Parents in Connecticut may be aware of a widely publicized child custody battle that centers on a parent’s right to the care and custody of their child while using legally prescribed medical marijuana. The child custody case began when a child protective services department brought an action against a father of a young child. The father’s use of medical marijuana was stated as the basis for the claim that he could not adequately parent the boy.
A court ruled that the man’s use of marijuana to treat his chronic arthritis had a negative effect on his ability to parent. The resulting court order required the father to attend drug counseling, parenting classes and to submit to random drug testing. Far more serious was the order that the child remain under the supervision of child protective services, a situation that no fit parent desires.

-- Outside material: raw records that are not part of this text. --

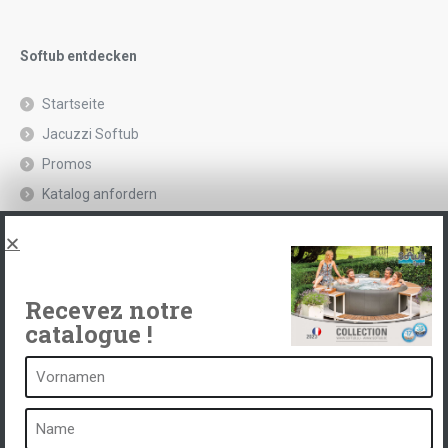
Softub entdecken
Startseite
Jacuzzi Softub
Promos
Katalog anfordern
Rechtliche Hinweise und Datenschutzrichtlinie
Spas, explications
Kontakt
Recevez notre
catalogue !
Ein Spa ist ...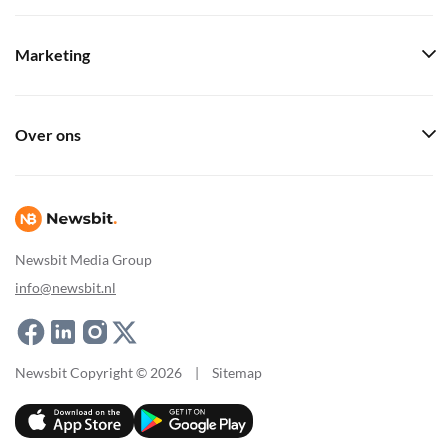
Marketing
Over ons
Newsbit Media Group
info@newsbit.nl
Newsbit Copyright © 2026
|
Sitemap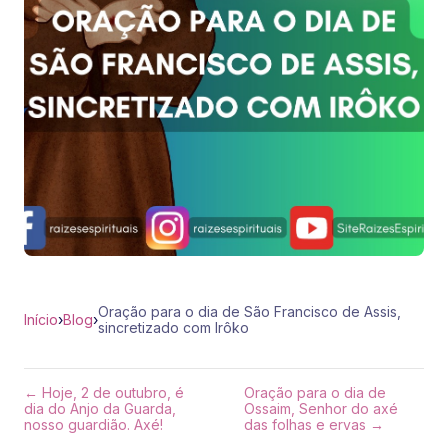
Oração para o dia de São Francisco de Assis,
Início
›
Blog
›
sincretizado com Irôko
← Hoje, 2 de outubro, é
Oração para o dia de
dia do Anjo da Guarda,
Ossaim, Senhor do axé
nosso guardião. Axé!
das folhas e ervas →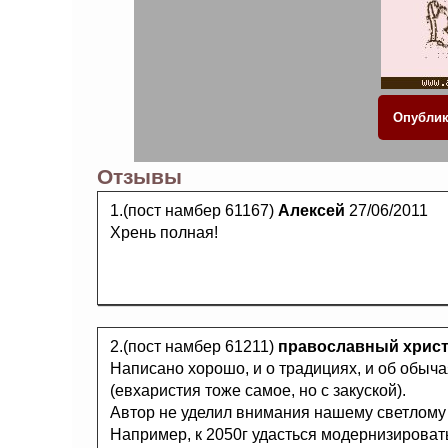
Отзывы
1.(пост намбер 61167)
Алексей
27/06/2011
Хрень полная!
2.(пост намбер 61211)
православный хрис
Написано хорошо, и о традициях, и об обыч
(евхаристия тоже самое, но с закуской).
Автор не уделил внимания нашему светлому
Например, к 2050г удасться модернизирова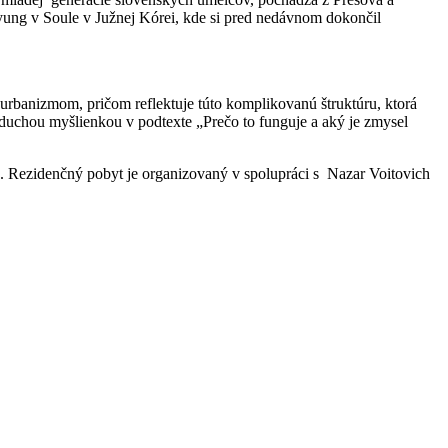
yung v Soule v Južnej Kórei, kde si pred nedávnom dokončil
u, urbanizmom, pričom reflektuje túto komplikovanú štruktúru, ktorá
dnoduchou myšlienkou v podtexte „Prečo to funguje a aký je zmysel
. Rezidenčný pobyt je organizovaný v spolupráci s Nazar Voitovich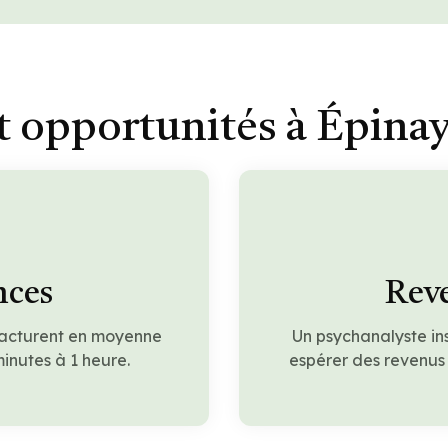
t opportunités à Épinay
nces
Reve
facturent en moyenne
Un psychanalyste in
inutes à 1 heure.
espérer des revenus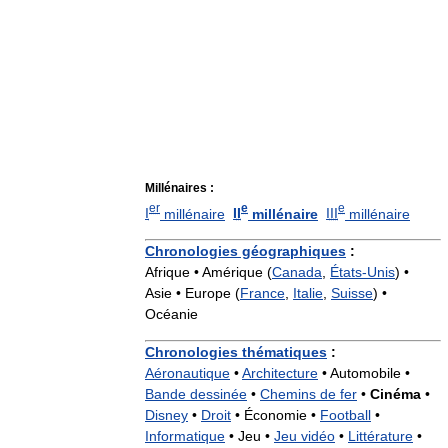
Millénaires :
er
e
e
I
millénaire
II
millénaire
III
millénaire
Chronologies géographiques
:
Afrique • Amérique (
Canada
,
États-Unis
) •
Asie • Europe (
France
,
Italie
,
Suisse
) •
Océanie
Chronologies thématiques
:
Aéronautique
•
Architecture
•
Automobile •
Bande dessinée
•
Chemins de fer
•
Cinéma
•
Disney
•
Droit
•
Économie •
Football
•
Informatique
•
Jeu •
Jeu vidéo
•
Littérature
•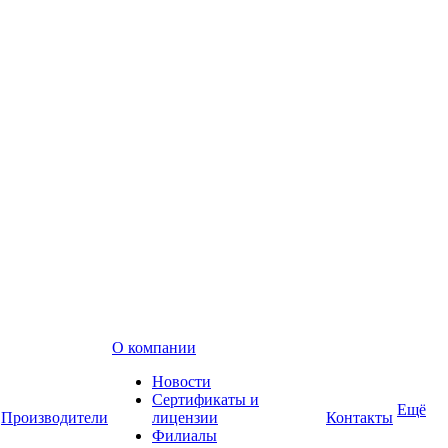
О компании
Новости
Сертификаты и
Ещё
Производители
лицензии
Контакты
Филиалы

In interviews with case workers, as well as in court, the father asserted that he takes a number of protective measures to ensure that the now 2-year-old child is not exposed to the drug in any form. He stated that he waits at least four hours between using the drug at work and leaving to pick his son up from daycare. In addition, when at home he asks his adult daughter to care for the boy while he smokes in the garage of the home.
The father filed an appeal of the original ruling, and an appellate court found that there was no evidence of drug abuse in the child custody case. In order to prove abuse allegations, the court determined that a doctor’s diagnosis or evidence of substantial negative social or employment behaviors must exist. In summary, the simple presence of drug use does not equate drug abuse. In this ruling, the court did not differentiate medical marijuana use from use of any other prescription medication, which Connecticut residents who require prescription drug treatment may find of note. The outcome frees the father to parent his son as he sees fit, and has been proclaimed as a win for both parental rights and the right to use medical marijuana.